--- Your assignment ---
Of the entries below, return exactly those lines that fall between the one containing "BOBO BIRD M07 Antique Kinetic Art" and the one containing "Waterproof With Wood Box", the two end lines included.

--- Information supplied ---
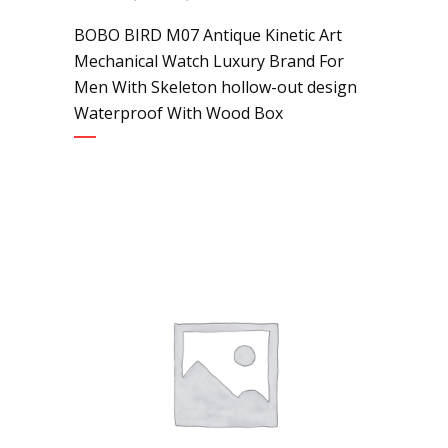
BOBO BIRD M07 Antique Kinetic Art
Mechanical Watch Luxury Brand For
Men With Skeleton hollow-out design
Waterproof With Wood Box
...
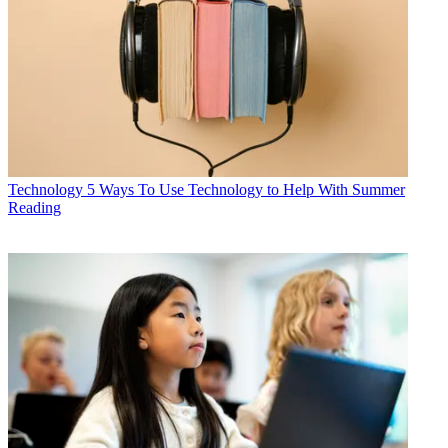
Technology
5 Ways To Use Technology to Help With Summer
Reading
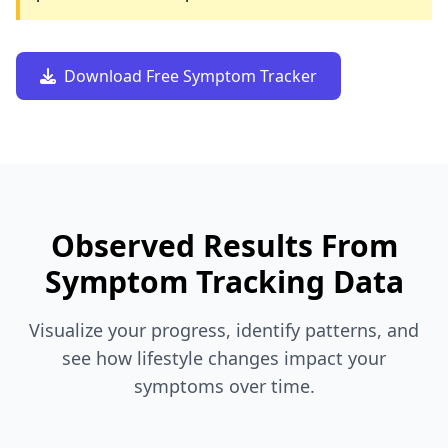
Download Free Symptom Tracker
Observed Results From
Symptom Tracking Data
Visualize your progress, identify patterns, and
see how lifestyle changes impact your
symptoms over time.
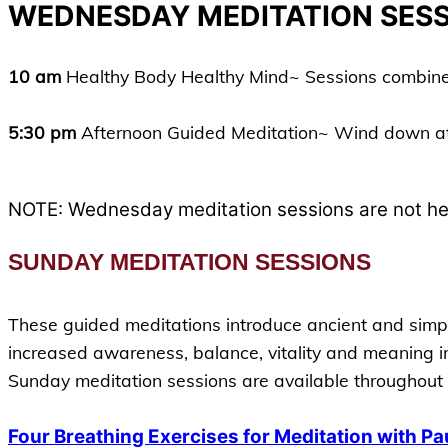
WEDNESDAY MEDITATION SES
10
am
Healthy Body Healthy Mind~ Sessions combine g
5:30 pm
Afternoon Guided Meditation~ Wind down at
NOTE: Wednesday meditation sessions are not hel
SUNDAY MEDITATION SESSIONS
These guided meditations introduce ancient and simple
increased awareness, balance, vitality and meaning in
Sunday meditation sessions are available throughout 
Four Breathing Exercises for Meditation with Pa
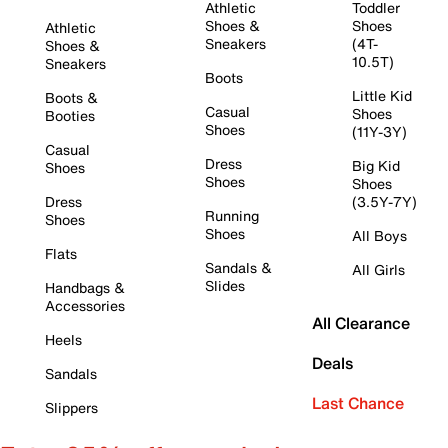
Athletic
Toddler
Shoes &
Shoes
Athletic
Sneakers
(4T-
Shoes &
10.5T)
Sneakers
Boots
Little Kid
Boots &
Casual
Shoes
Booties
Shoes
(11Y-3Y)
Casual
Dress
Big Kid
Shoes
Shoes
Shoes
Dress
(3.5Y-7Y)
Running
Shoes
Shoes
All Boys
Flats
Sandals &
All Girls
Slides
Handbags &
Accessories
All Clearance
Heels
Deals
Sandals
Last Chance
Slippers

--- Solution for this exercise ---
BOBO BIRD M07 Antique Kinetic Art
Mechanical Watch Luxury Brand For
Men With Skeleton hollow-out design
Waterproof With Wood Box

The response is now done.